Круговорот.
М. Форман, Я. Новак.
/ Москва/ Вагриус/ 1999/ 384
Думаю, что немного найдется людей, не видевших таких шедевров
мирового кино, как "Амадей" и "Рэгтайм", а еще меньше тех, кто пропустил
"Полет над гнездом кукушки". Все эти картины, а вслед за ними фильмы
"Вальмон" (по мотивам "Опасных связей" Шодерло де Лакло, с блистательной
Аннет Бенинг), "Народ против Ларри Флинта"
(художественно-публицистическая биография основателя журнала "Хастлер",
открывшая талантливых Вуди Харрельсона и Кортни Лав), совсем недавний
"Человек на Луне", а еще до всего этого "Отрыв", в котором впервые
мелькнула на экране худенькая тогда еще, совсем юная, а ныне, может
быть, самая яркая звезда Голливуда последних десятилетий Кэти Бейтс...

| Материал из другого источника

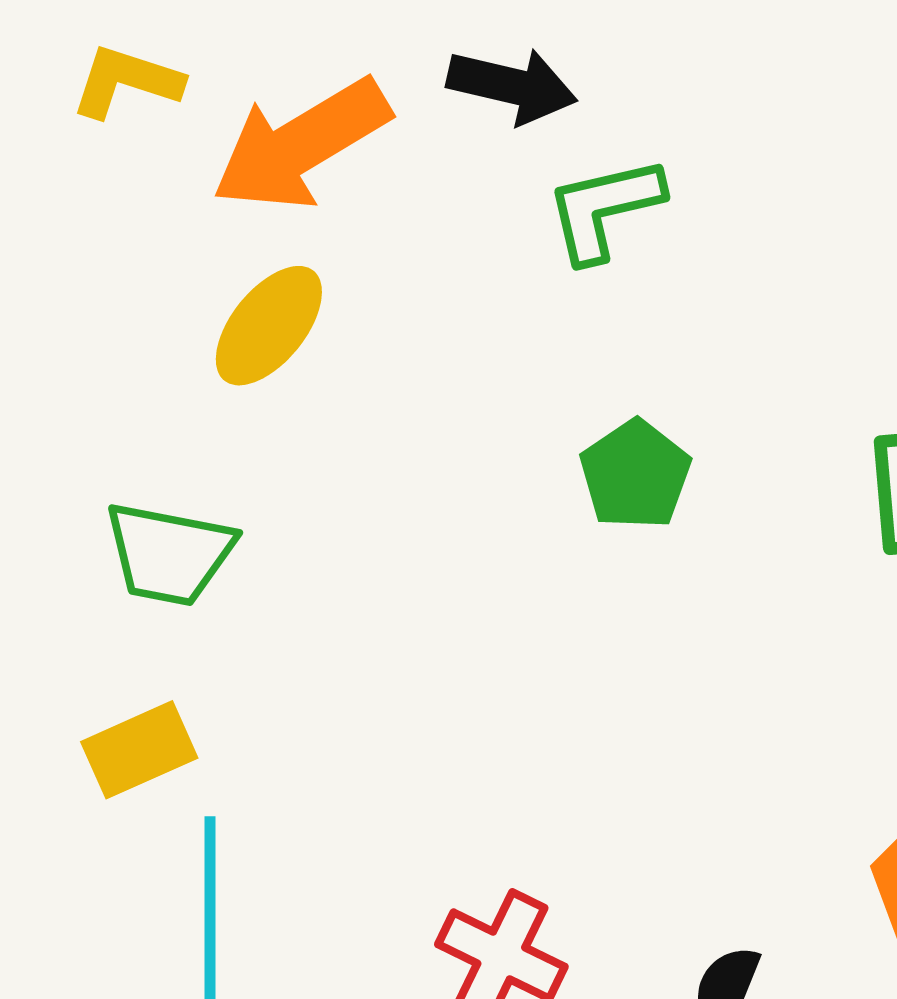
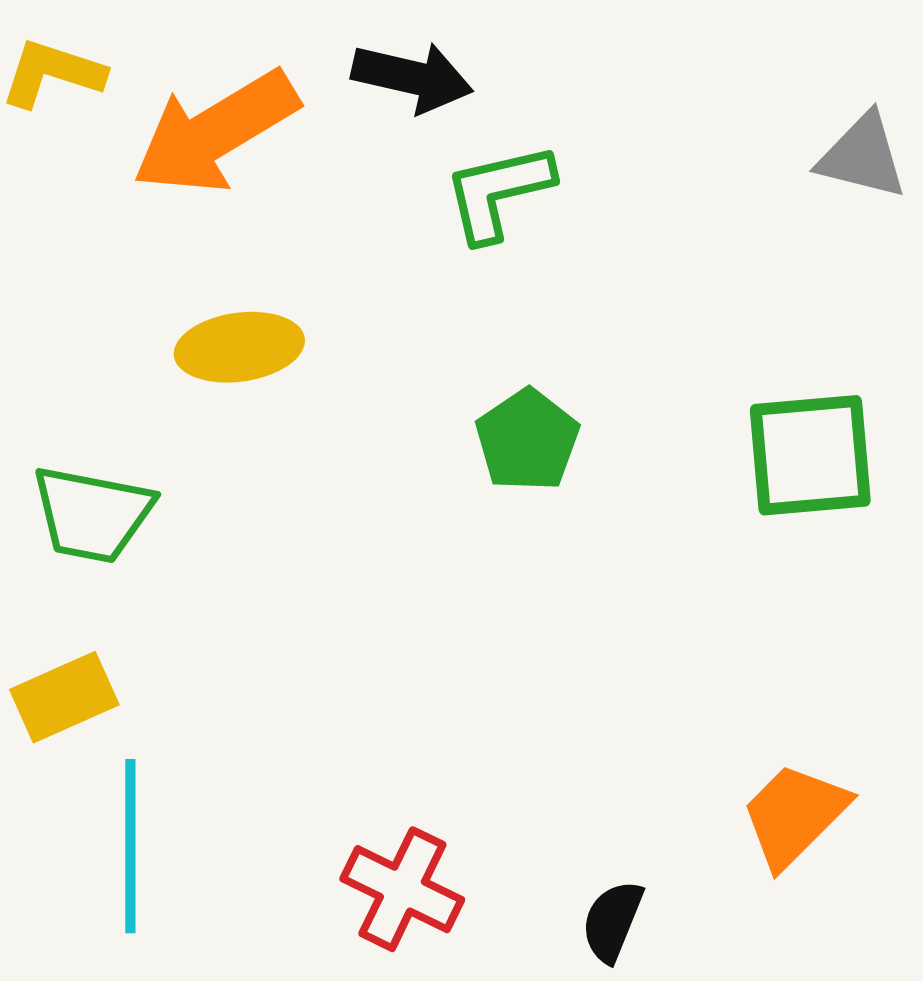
yellow ellipse: (269, 326) -> (239, 347), moved, turned 43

все эти картины снял в Голливуде знаменитый чехословацкий режиссер Милош
Форман. Во всех этих картинах он, принципиально не снимающий звезд (за
одним-единственным исключением, когда в "Кукушкином гнезде" отдал
главную роль Джеку Николсону), "зажигал" на небосклоне кино новые
звезды.
Обо всех этих лентах, а равно и о тех, что он поставил до 1968 года
в Чехословакии, Форман в сотрудничестве с журналистом Яном Новаком и
рассказывает на страницах своих воспоминаний. Его небольшая, интересная,
легко читающаяся книга, впервые была опубликована у нас в журнале
"Иностранная литература", а в 1999 г. издана "Вагриусом" в популярной
серии мемуаров "Мой 20 век", где соседствует с воспоминаниями Троцкого и
Шаляпина, Чаплина и Вознесенского, Кагановича и Мариенгофа, Андре Моруа
и Лучано Паваротти, Жоржи Амаду и Агаты Кристи...
Что говорить, серия замечательная, любопытно было бы почитать, к
примеру, мемуары Утесова или Марлен Дитрих, но увы: в библиотеки книжки
не поступают, а в магазинах кусаются.
Вернемся, однако, к "Круговороту" Формана. Почему "Круговорот"?

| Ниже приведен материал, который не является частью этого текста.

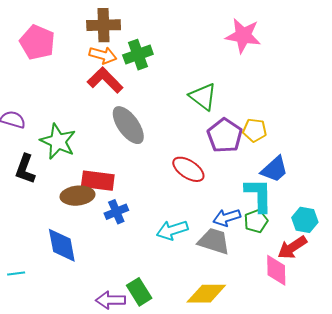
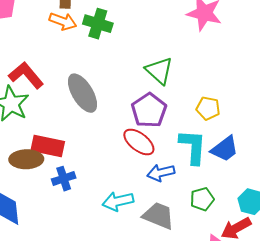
green cross: (138, 55) -> (98, 24), turned 32
red L-shape: (105, 80) -> (26, 75), moved
purple pentagon: (225, 136) -> (149, 110), moved
cyan L-shape: (259, 195) -> (193, 147), moved
blue arrow: (227, 218) -> (161, 173), moved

Потому что жизнь такая - вся между оккупациями сперва гитлеровцев, потом
красноармейцев, а вслед за ними местных сталинистов и сверкающим
бомондом кинофестивалей. Лейтмотив задается с первых строк Пролога:
"Двадцать пятого марта 1985 года я сидел в первых рядах Павильона Дороти
Чэндлер в Лос-Анджелесе. На мне был смокинг, один из тысячи смокингов,
надетых в этот вечер, мои туфли были безупречно начищены. Вокруг меня
сверкали драгоценности на платьях, стоивших дороже автомобилей, а воздух
был напоен ароматами тончайших духов.
Я был выдвинут на "Оскара" за режиссуру "Амадея"... По сути дела,
этот фильм стал моим обратным билетом в Прагу после десяти лет изгнания.
Чехословакия была еще абсолютно тоталитарным государством, когда мы
снимали "Амадея". Коммунистическое правление длилось более сорока лет, и
в значительной мере именно оно определило ход моей жизни. Без него я
никогда не очутился бы в Америке. Я думал, что никогда не увижу конца
этого режима, хотя и понимал, что он не будет существовать вечно".
В этом круговороте с калейдоскопической быстротой проносятся лица
друзей и врагов, актеров и режиссеров, любовниц и продюсеров, учителей и
собственных детей режиссера. Иные персонажи (и таких немало)
обрисовываются четко, иные выступают лишь в одном-двух эпизодах, как,
например, Вацлав Гавел, будущий президент страны и соученик Формана по
созданной сразу по окончании Второй мировой привилегированной школы для
мальчиков - жертв войны, или четырьмя годами старший режиссера педагог
сценарного факультета киношколы, блистательный романист и будущий
Нобелевский лауреат Милан Кундера.
Горькая в целом, книга Милоша Формана написана тем не менее со
своеобразным, слегка абсурдистским юмором. Сие обстоятельство, впрочем,
легко объяснимо: какова жизнь, таков и юмор. Да и мы с вами, дорогие
читатели, вспомнив хоть еженедельные обязательные политинформации или
заучивание близко к тексту трилогии орденоносного Леонида Ильича, без
коего (заучивания) не допускались до сдачи экзаменов в технических и
медицинских вузах, вряд ли заплачем. Конечно, посмеемся. Теперь. И юмор
наш не будет ли абсурдистским?
По мере приближения к зрелости автора прореживается и его смех.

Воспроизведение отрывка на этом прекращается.